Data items

┌──

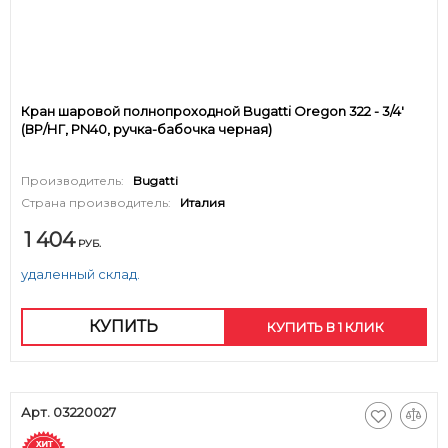
Кран шаровой полнопроходной Bugatti Oregon 322 - 3/4'
(ВР/НГ, PN40, ручка-бабочка черная)
Производитель:
Bugatti
Страна производитель:
Италия
1 404
РУБ.
удаленный склад.
КУПИТЬ
КУПИТЬ В 1 КЛИК
Арт. 03220027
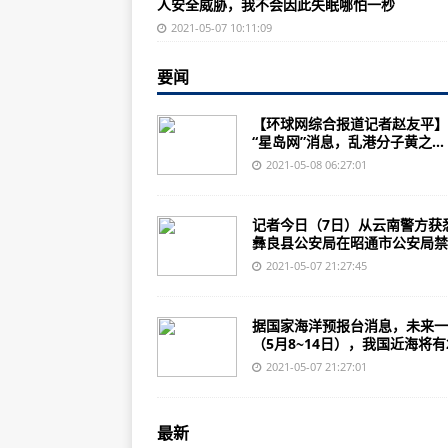
人安全威胁，我不会因此失眠哪怕一秒
大型民机多支柱车架式起落架收放
2021-05-07 10:11:09
2020年民航通航飞行控制与航空
要闻
美国增加12架战斗机以保护阿富汗
两党议员支持F-35战斗机计划
【环球网综合报道记者赵友平】
“星岛网”消息，乱港分子黄之...
洛伦扎纳压机为多用途喷气式战斗
2021-05-08 06:27:01
埃及从法国订购更多战机
日本正在为其F-35隐形战斗机舰队
记者今日（7日）从云南警方获
彝良县公安局在昭通市公安局禁..
美国第六代战斗机可能会改变战争
2021-05-07 21:27:45
俄罗斯正在使用无人机帮助其大型
美国陆军的精确制导导弹将如何超
据国家海洋预报台消息，未来一
（5月8~14日），我国近海将有2次
英国新的暴风雨隐形战斗机存在一
2021-05-07 21:27:01
为什么俄罗斯仍未放弃使用T-80坦
欧洲的飞虎是一架杀手直升机
最新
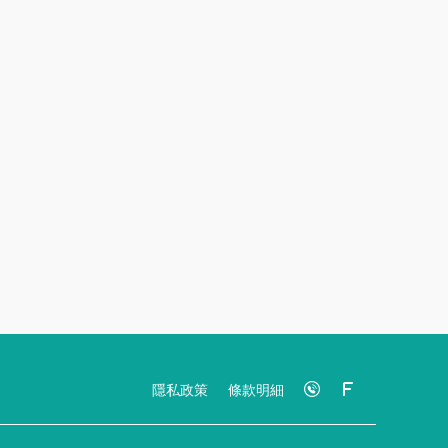
隱私政策
條款明細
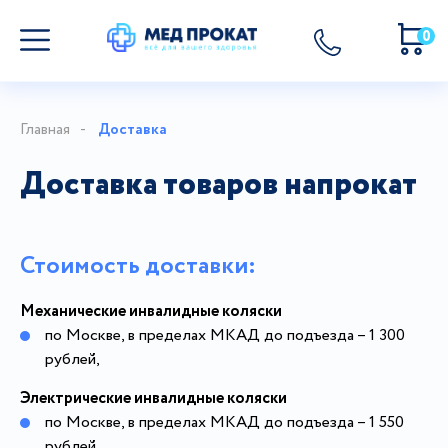
0
Главная
Доставка
Доставка товаров напрокат
Стоимость доставки:
Механические инвалидные коляски
по Москве, в пределах МКАД до подъезда – 1 300
рублей,
Электрические инвалидные коляски
по Москве, в пределах МКАД до подъезда – 1 550
рублей,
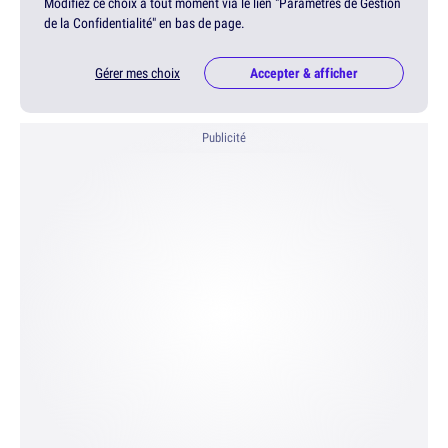
Modifiez ce choix à tout moment via le lien "Paramètres de Gestion
de la Confidentialité" en bas de page.
Gérer mes choix
Accepter & afficher
Publicité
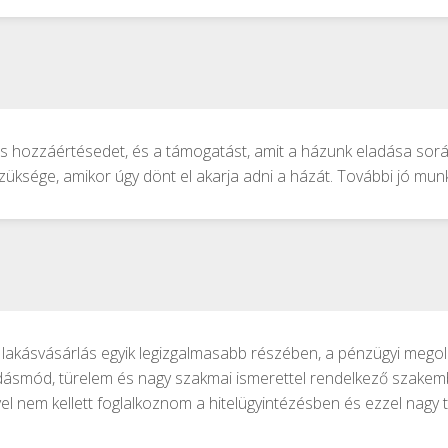
 hozzáértésedet, és a támogatást, amit a házunk eladása során
ksége, amikor úgy dönt el akarja adni a házát. További jó mun
akásvásárlás egyik legizgalmasabb részében, a pénzügyi megold
dásmód, türelem és nagy szakmai ismerettel rendelkező szake
l nem kellett foglalkoznom a hitelügyintézésben és ezzel nagy ter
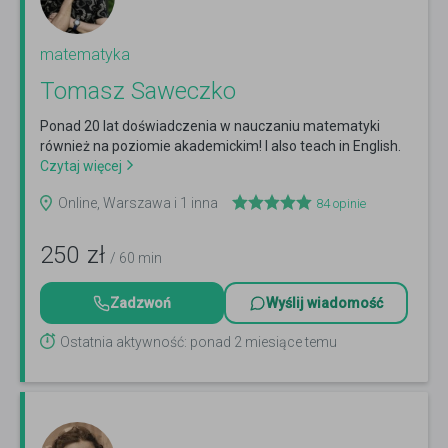
matematyka
Tomasz Saweczko
Ponad 20 lat doświadczenia w nauczaniu matematyki
również na poziomie akademickim! I also teach in English.
Czytaj więcej
Online, Warszawa i 1 inna
84
opinie
250
zł
/ 60 min
Zadzwoń
Wyślij wiadomość
Ostatnia aktywność: ponad 2 miesiące temu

└──

* **Exercise**
Output the line that contains "俄罗斯正在使用无人机帮助其大型" and every subsequent line through the end of the entries, exactly as given, without pictures.

* **Answer box**
俄罗斯正在使用无人机帮助其大型
美国陆军的精确制导导弹将如何超
据国家海洋预报台消息，未来一
（5月8~14日），我国近海将有2次
英国新的暴风雨隐形战斗机存在一
2021-05-07 21:27:01
为什么俄罗斯仍未放弃使用T-80坦
欧洲的飞虎是一架杀手直升机
最新
隱私政策
條款明細
0
Главная
Доставка
Доставка товаров напрокат
Стоимость доставки:
Механические инвалидные коляски
по Москве, в пределах МКАД до подъезда – 1 300
рублей,
Электрические инвалидные коляски
по Москве, в пределах МКАД до подъезда – 1 550
рублей,
Modifiez ce choix à tout moment via le lien "Paramètres de Gestion
de la Confidentialité" en bas de page.
Gérer mes choix
Accepter & afficher
Publicité
 hozzáértésedet, és a támogatást, amit a házunk eladása során
ksége, amikor úgy dönt el akarja adni a házát. További jó mun
akásvásárlás egyik legizgalmasabb részében, a pénzügyi megold
dásmód, türelem és nagy szakmai ismerettel rendelkező szake
l nem kellett foglalkoznom a hitelügyintézésben és ezzel nagy ter
matematyka
Tomasz Saweczko
Ponad 20 lat doświadczenia w nauczaniu matematyki
również na poziomie akademickim! I also teach in English.
Czytaj więcej
Online, Warszawa i 1 inna
84
opinie
250
zł
/ 60 min
Zadzwoń
Wyślij wiadomość
Ostatnia aktywność: ponad 2 miesiące temu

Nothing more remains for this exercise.